これも数々の歪虚を吸収してきたせいなのか。それとも、このアフンルパルという場所が彼を狂わせているのか……?
「怠惰王の前に青木か。厄介だが、黙って帰ってくれるような相手じゃないな……」
「……青木の相手は俺がする。お前達は早く先に進め……!」
「しかし……!」
「ここで立ち止まっている時間はない……! いいから行け……!」
武器を構えるハンターを制止する部族会議大首長バタルトゥ・オイマト(kz0023)。彼は、危険を承知の上で青木の前へ進み出た。

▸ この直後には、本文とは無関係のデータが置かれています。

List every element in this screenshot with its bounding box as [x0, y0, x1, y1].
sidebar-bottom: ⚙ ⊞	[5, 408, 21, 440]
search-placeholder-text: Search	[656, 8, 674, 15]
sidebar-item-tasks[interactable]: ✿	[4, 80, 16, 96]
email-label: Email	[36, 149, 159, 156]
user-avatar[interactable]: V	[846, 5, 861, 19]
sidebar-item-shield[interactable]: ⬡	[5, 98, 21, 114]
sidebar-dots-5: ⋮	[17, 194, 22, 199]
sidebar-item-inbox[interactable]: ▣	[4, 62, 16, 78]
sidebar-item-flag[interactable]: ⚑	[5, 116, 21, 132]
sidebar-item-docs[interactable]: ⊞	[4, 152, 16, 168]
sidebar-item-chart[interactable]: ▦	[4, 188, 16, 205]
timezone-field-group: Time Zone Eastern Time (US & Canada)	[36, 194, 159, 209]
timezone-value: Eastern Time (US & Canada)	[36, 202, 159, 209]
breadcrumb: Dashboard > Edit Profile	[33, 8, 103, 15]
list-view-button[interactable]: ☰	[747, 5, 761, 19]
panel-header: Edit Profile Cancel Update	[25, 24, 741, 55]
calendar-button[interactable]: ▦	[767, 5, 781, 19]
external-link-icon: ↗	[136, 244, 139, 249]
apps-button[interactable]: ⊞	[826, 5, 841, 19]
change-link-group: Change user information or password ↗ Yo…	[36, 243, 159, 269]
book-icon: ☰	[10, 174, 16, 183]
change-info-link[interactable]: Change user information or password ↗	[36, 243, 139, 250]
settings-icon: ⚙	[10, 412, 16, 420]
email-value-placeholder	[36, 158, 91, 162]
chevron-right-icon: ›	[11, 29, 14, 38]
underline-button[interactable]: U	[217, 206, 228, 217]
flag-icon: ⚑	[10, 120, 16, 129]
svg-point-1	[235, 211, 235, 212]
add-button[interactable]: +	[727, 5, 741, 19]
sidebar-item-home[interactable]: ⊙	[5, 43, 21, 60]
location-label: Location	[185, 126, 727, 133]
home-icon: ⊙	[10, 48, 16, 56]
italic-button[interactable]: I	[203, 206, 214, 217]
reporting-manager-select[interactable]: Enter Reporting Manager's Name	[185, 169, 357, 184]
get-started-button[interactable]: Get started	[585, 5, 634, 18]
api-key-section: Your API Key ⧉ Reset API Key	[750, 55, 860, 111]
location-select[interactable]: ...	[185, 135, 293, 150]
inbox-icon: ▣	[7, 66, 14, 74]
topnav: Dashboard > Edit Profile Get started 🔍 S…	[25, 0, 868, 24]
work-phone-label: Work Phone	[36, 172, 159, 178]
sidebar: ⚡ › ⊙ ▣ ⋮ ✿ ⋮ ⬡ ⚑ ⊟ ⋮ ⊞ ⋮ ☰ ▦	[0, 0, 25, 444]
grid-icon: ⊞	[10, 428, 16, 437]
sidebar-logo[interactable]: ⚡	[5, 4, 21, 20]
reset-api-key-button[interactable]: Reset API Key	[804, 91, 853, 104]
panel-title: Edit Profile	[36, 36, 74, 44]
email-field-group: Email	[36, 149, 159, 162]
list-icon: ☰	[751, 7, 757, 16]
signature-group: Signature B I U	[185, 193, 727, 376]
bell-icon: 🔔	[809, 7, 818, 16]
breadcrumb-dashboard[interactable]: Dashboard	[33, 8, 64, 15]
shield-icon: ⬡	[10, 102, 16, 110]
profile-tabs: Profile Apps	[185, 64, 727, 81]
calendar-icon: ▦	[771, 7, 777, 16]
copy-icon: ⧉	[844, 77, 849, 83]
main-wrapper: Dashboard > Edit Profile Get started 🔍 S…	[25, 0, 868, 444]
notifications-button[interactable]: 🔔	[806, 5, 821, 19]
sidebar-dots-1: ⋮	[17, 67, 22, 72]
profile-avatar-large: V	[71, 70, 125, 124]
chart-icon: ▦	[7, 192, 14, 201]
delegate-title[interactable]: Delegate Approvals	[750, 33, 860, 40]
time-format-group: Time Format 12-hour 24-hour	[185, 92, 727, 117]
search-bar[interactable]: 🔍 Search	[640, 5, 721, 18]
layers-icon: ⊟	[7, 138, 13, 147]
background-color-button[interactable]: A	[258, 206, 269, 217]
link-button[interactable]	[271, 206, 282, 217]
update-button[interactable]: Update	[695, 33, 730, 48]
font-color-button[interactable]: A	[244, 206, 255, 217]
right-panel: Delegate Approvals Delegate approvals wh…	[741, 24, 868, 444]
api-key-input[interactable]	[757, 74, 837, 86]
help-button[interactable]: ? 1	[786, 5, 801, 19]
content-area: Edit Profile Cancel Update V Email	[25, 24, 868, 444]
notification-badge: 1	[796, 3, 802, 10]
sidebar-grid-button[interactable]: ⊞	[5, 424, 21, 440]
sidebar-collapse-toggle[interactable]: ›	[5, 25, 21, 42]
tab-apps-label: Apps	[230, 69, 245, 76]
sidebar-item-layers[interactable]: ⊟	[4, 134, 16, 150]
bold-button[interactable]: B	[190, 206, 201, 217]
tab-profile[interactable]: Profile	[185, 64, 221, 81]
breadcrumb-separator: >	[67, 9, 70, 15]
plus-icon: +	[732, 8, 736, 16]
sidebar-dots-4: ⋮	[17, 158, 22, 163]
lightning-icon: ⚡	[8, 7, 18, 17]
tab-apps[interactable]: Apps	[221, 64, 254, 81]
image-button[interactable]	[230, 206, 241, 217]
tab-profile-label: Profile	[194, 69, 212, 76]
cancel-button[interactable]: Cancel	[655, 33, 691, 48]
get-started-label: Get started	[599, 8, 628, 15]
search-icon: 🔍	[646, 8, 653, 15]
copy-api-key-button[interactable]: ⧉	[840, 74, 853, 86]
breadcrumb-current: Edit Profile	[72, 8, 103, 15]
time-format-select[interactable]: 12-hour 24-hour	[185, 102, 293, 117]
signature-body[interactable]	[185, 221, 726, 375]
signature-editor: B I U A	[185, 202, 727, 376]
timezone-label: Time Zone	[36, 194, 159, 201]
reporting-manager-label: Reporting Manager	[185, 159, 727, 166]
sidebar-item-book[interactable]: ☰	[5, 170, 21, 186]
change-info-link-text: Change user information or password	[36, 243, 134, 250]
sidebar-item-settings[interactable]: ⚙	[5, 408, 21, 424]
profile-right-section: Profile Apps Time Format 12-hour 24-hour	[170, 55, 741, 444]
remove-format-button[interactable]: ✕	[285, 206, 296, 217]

自分が責任ある立場である事を承知している。傷付けば多くの者に迷惑を掛けるだろう。
だが、それでも。
バタルトゥはこの青木という歪虚を前に直接戦わなければならないと感じ取っていた。
それは戦士としての礼儀というよりも――大首長として辺境の地を守護する者としての試練。
そしてオイマト族であったハイルタイの力を継承した者の始末は、オイマト族族長の自分がすべきと考えていた。
「ここから先は立ち入り禁止だ。……とっとと失せろ。口を開くのも面倒だ」
「……それは出来ない相談だ」
槍を払い、立ちはだかる男を睨み付ける青木。
それを前に一切臆する様子もなく対峙するバタルトゥ。
……青木に以前のような狡猾さを感じない。
言わば、力のみで押して来ているような印象を受ける。
勿論、その『力』もビックマーを継承している以上、尋常ではないが。
以前よりは勝機があるようにも思える。
倒せるか――?
……いや、倒せなくても構わない。
時間を稼ぎさえすれば――ハンターが怠惰王を討ち取ってくれる。
いずれかを成功させれば。
そう脳裏で計算するバタルトゥであったが、眼前の青木からはますます怒気が強まっていく。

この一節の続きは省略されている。